# TASK DESCRIPTION
Your reply should restate the lines from the top of the entries through the line containing "Relegation kämpft, um" word for word, with no pictures.

# DATA UNDER STUDY
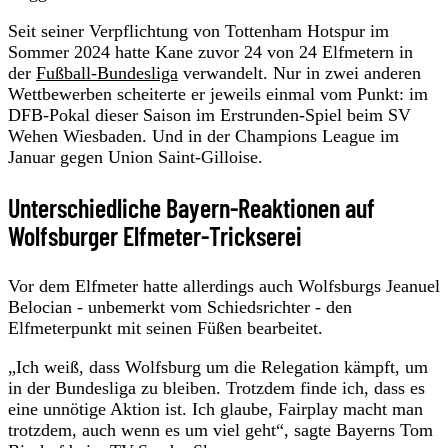
Seit seiner Verpflichtung von Tottenham Hotspur im
Sommer 2024 hatte Kane zuvor 24 von 24 Elfmetern in
der
Fußball-Bundesliga
verwandelt. Nur in zwei anderen
Wettbewerben scheiterte er jeweils einmal vom Punkt: im
DFB-Pokal dieser Saison im Erstrunden-Spiel beim SV
Wehen Wiesbaden. Und in der Champions League im
Januar gegen Union Saint-Gilloise.
Unterschiedliche Bayern-Reaktionen auf
Wolfsburger Elfmeter-Trickserei
Vor dem Elfmeter hatte allerdings auch Wolfsburgs Jeanuel
Belocian - unbemerkt vom Schiedsrichter - den
Elfmeterpunkt mit seinen Füßen bearbeitet.
„Ich weiß, dass Wolfsburg um die Relegation kämpft, um
in der Bundesliga zu bleiben. Trotzdem finde ich, dass es
eine unnötige Aktion ist. Ich glaube, Fairplay macht man
trotzdem, auch wenn es um viel geht“, sagte Bayerns Tom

# FINISHED EXERCISE
Seit seiner Verpflichtung von Tottenham Hotspur im
Sommer 2024 hatte Kane zuvor 24 von 24 Elfmetern in
der
Fußball-Bundesliga
verwandelt. Nur in zwei anderen
Wettbewerben scheiterte er jeweils einmal vom Punkt: im
DFB-Pokal dieser Saison im Erstrunden-Spiel beim SV
Wehen Wiesbaden. Und in der Champions League im
Januar gegen Union Saint-Gilloise.
Unterschiedliche Bayern-Reaktionen auf
Wolfsburger Elfmeter-Trickserei
Vor dem Elfmeter hatte allerdings auch Wolfsburgs Jeanuel
Belocian - unbemerkt vom Schiedsrichter - den
Elfmeterpunkt mit seinen Füßen bearbeitet.
„Ich weiß, dass Wolfsburg um die Relegation kämpft, um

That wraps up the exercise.